— TASK STATEMENT —
Within the data, how many lines hold the word "טיפול"? Answer with nothing but the number.
MATERIAL FOR THE TASK Block Start
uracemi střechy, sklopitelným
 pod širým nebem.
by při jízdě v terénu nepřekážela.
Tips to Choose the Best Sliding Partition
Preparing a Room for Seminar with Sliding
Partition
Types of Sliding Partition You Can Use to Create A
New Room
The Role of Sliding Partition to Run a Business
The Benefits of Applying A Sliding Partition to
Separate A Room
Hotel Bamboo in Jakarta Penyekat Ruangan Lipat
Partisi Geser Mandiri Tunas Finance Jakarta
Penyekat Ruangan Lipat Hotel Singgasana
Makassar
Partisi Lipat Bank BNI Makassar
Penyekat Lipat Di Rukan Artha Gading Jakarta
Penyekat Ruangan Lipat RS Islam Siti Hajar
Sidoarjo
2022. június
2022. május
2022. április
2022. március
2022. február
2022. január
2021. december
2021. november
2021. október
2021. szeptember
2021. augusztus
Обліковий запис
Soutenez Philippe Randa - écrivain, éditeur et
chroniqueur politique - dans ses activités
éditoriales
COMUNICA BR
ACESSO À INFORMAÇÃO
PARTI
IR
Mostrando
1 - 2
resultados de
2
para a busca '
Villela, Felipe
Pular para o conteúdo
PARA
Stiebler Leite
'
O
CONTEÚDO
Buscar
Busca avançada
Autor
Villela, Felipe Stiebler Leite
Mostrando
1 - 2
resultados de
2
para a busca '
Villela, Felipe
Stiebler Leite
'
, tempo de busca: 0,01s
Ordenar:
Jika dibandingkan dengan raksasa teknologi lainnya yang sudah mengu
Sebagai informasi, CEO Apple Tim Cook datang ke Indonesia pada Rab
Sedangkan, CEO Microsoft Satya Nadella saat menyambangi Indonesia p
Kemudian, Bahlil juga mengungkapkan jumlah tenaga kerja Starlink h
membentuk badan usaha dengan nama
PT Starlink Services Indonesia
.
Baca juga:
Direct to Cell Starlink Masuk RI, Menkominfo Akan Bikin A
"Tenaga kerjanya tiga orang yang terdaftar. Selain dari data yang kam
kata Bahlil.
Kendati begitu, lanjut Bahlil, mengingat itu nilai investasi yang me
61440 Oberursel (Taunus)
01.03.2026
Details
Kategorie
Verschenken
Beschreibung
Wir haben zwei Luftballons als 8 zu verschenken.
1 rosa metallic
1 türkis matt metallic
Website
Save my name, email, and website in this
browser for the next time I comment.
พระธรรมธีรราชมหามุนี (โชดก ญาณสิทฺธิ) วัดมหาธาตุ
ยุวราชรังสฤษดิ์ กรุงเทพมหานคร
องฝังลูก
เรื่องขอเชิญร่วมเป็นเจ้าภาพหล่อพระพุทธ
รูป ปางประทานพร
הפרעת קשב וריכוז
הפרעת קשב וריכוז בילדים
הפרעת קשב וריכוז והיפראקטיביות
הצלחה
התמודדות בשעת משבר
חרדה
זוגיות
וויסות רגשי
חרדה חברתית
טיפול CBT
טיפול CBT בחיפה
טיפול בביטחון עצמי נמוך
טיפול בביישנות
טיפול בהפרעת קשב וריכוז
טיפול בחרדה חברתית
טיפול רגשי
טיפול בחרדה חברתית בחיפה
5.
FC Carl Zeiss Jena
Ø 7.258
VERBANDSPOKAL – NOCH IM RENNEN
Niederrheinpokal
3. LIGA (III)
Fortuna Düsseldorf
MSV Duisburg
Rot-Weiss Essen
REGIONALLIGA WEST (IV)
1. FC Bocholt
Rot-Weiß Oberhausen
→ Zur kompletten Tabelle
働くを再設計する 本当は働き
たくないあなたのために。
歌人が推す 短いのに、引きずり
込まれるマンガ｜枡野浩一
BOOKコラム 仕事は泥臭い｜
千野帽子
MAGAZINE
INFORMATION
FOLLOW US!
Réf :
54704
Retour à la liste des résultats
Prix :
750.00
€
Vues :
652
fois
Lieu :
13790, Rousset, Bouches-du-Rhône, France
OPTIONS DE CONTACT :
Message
MATERIAL FOR THE TASK Block End
MATERIAL FOR THE TASK Block Start
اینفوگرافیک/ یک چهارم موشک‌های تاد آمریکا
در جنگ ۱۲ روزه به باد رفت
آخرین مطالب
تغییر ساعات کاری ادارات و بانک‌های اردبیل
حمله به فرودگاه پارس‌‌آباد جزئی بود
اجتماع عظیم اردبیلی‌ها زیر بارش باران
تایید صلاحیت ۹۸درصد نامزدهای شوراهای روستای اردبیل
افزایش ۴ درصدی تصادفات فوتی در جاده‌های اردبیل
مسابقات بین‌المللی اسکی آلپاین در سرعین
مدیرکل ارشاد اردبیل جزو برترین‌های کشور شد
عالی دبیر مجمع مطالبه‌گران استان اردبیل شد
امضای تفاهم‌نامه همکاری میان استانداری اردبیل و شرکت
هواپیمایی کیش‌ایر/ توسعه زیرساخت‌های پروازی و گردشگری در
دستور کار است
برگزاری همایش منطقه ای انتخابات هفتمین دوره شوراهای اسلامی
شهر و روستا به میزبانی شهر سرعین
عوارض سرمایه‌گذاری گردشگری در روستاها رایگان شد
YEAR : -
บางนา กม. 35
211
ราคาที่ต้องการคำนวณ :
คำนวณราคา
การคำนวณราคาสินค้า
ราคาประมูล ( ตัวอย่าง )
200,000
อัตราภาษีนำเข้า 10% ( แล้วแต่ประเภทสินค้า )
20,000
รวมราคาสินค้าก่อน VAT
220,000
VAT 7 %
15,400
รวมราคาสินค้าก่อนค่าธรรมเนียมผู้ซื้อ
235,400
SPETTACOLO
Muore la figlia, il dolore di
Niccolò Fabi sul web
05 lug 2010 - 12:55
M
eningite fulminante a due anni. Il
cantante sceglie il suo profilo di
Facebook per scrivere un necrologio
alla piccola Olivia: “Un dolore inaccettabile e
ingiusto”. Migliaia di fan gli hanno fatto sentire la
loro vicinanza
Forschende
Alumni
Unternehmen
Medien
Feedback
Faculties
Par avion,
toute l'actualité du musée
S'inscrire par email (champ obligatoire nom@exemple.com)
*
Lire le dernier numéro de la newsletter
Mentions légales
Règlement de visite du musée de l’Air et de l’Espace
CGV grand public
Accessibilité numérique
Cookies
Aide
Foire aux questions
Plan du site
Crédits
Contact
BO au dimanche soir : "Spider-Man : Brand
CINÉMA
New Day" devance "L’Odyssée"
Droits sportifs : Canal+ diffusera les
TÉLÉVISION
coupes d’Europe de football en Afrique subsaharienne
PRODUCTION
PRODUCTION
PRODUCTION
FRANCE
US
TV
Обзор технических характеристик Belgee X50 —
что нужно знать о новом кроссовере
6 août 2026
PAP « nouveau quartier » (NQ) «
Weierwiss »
MATERIAL FOR THE TASK Block End
— EXERCISE SOLUTION —
8